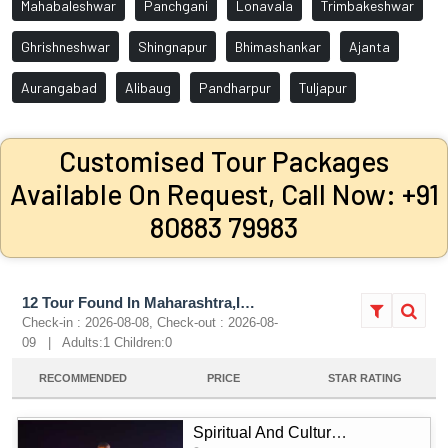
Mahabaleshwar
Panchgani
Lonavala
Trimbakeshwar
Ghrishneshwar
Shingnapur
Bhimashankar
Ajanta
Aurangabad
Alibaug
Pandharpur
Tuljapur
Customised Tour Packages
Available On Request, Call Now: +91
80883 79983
○ ○ ○ ○ ○ ○ ○
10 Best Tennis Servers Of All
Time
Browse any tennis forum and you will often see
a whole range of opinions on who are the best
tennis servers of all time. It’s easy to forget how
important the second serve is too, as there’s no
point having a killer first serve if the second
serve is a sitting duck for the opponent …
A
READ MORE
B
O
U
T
○ ○ ○ ○ ○ ○ ○
WORK INSTRUCTION — Using the data above, reproduce exactly the lines between those holding "Mahabaleshwar" and "80883 79983", inclusive, and no others.

TASK OUTPUT —
Mahabaleshwar
Panchgani
Lonavala
Trimbakeshwar
Ghrishneshwar
Shingnapur
Bhimashankar
Ajanta
Aurangabad
Alibaug
Pandharpur
Tuljapur
Customised Tour Packages
Available On Request, Call Now: +91
80883 79983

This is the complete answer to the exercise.